The next evening Jean has a second meeting with Guillaume, who still prefers to speak in riddles, only letting on that the library of the house contains the key to the truth. Guillaume also gives Jean his amethyst ring. Some days later, Jean will find out that the ring contains another of his friend's patented "coded messages that aren't helpful at all".

A little later, Guillaume dies and is nearly instantly buried in the family crypt in a ceremony of doubtful orthodoxy but inherent creepiness.

Danielle is quite happy that this means she'll finally get to leave the castle that feels "evil" to her. The night before their planned departure, she has an even stranger dream. A naked Rita presides on a throne over some more naked young women. A shadowy figure carries an unconscious (and of course equally naked) young woman onto a kind of slab. Rita gets closer to the slab and scratches her victim's chest with suddenly claw-like fingernails.

The next morning, a naked young woman is found dead in the vicinity of the castle. There are no discernible wounds on her body, except for the scratches on her chest...

In a twist no regular viewer of any kind of film will have seen coming, the local police ask super reporter Jean to stay at the castle to help them(!) in their investigation. Probably as surprised as we are, he agrees to the proposition. Rita is glad to have him and especially Danielle in the house a little longer, so Jean starts a long and rather circumcisious investigation that leads him to more dead women and the dreaded truth that drove his friend mad.

All the while, Danielle falls more and more under Rita's hypnotic power, helpfully providing more naked breasts and a little lesbian frisson.

As should be clear from the synopsis, neither a tight nor an original plot are strengths of La Notte Dei Dannati (which translates to "Night of the Damned", by the way); the film instead uses every cliché of gothic horror one could wish to see, without any irony to speak of. The exclusion of irony or humor is a very commendable directorial decision. Irony would have transferred the film from the realm of the dream into the realm of the ridiculous.

The castle interior is a little gothic dream, its lack of windows keeping even daylight scenes mostly illuminated by yellow candle light (and the set looking less like a set).

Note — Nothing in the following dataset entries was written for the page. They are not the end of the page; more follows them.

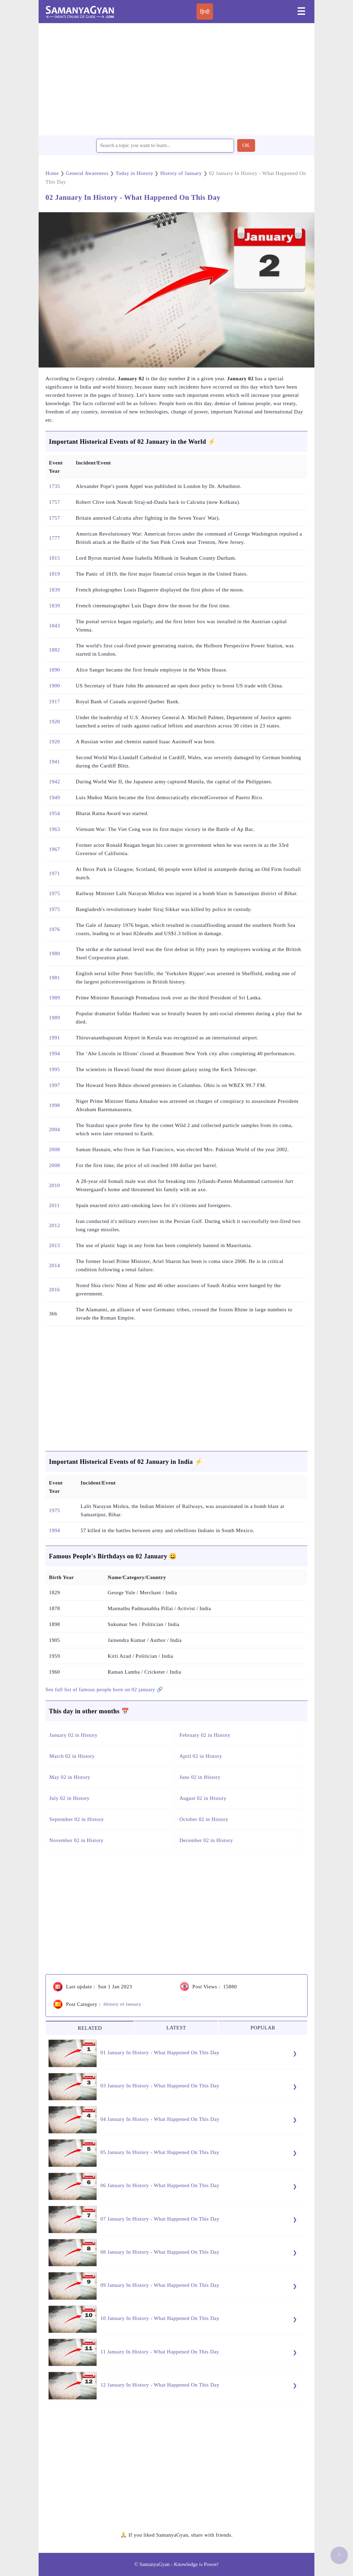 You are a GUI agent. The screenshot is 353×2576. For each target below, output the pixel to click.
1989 (54, 997)
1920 (54, 721)
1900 (54, 685)
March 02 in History (72, 1756)
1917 (54, 701)
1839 (54, 589)
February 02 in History (204, 1735)
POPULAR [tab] (263, 2027)
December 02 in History (206, 1840)
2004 (54, 1129)
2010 (54, 1185)
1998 (54, 1105)
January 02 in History (73, 1735)
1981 (54, 977)
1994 (54, 1053)
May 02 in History (69, 1777)
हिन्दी (205, 12)
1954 (54, 813)
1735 (54, 486)
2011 (54, 1205)
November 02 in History (76, 1840)
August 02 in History (202, 1798)
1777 (54, 538)
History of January (122, 2004)
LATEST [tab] (176, 2027)
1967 (54, 849)
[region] (176, 79)
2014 (54, 1265)
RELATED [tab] (90, 2028)
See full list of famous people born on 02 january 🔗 (104, 1689)
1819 (54, 574)
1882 (54, 650)
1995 (54, 1069)
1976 (54, 929)
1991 (54, 1037)
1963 (54, 829)
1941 (54, 761)
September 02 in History (76, 1819)
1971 (54, 873)
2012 (54, 1225)
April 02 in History (200, 1756)
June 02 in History (199, 1777)
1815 (54, 558)
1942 (54, 781)
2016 (54, 1289)
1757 (54, 502)
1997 (54, 1085)
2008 (54, 1149)
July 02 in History (69, 1798)
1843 (54, 625)
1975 (54, 893)
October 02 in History (203, 1819)
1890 (54, 670)
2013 (54, 1245)
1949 (54, 797)
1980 (54, 953)
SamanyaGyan (155, 2564)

The first scene back in the modern world comes as quite a shock - the castle is so much part of a nightmare that it makes the outside world seem unreal. Additionally, the passage of time as seen in the movie seems slightly skewed in a way more cynical people will interpret as a weakness of the script, but that does in fact only strengthen the irreality of everything happening in the castle until we can't be surprised by Danielle's difficulties in distinguishing between dream and reality.

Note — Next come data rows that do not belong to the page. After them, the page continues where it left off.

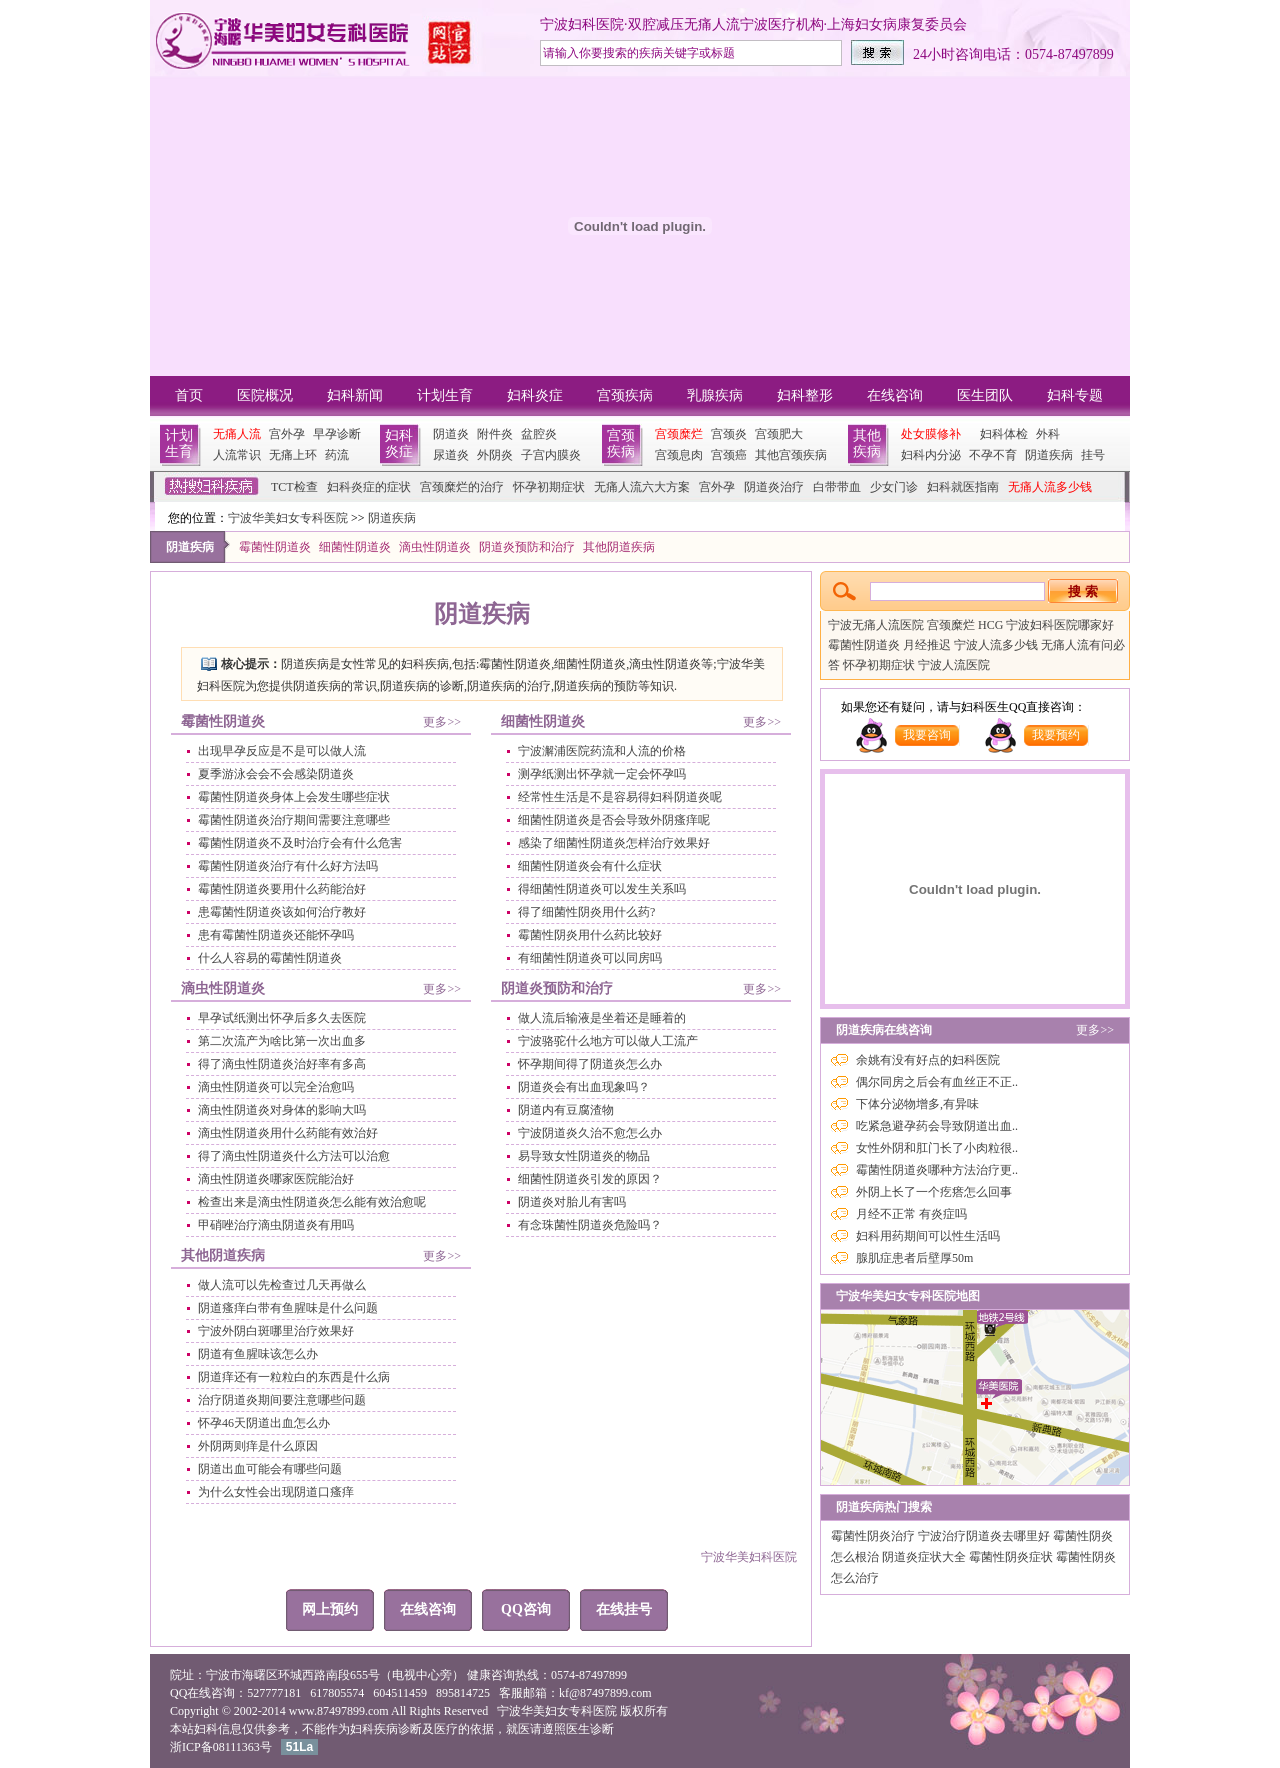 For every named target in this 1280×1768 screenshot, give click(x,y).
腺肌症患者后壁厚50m (914, 1258)
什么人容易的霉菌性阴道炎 (270, 958)
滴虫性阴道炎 (435, 547)
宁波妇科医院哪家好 (1060, 625)
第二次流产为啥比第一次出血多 (282, 1041)
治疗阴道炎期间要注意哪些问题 (282, 1400)
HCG (992, 625)
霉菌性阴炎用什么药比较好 (590, 935)
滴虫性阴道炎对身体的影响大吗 (282, 1110)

Director Filippo Ratti was no Mario Bava and had probably even less money to work with than Bava usually did, but he artfully creates the kind of slow and -and I must repeat myself here - dreamlike mood one looks for in an Italian gothic, mostly leaving logic behind for atmosphere and getting away with it easily.

My only real gripe with the film is a certain lack of pay-off. The climax is quite weak, the banishing of the witch looks more like an afterthought than like a grand finale. I am tempted to say this is in keeping with the dream state of the whole narrative, but it's probably more based on lack of funds as well as ideas on the side of the producers.

Be that as it may, La Notte Dei Dannati is a very fine film that deserves to be rediscovered. It should satisfy every friend of gothic horror.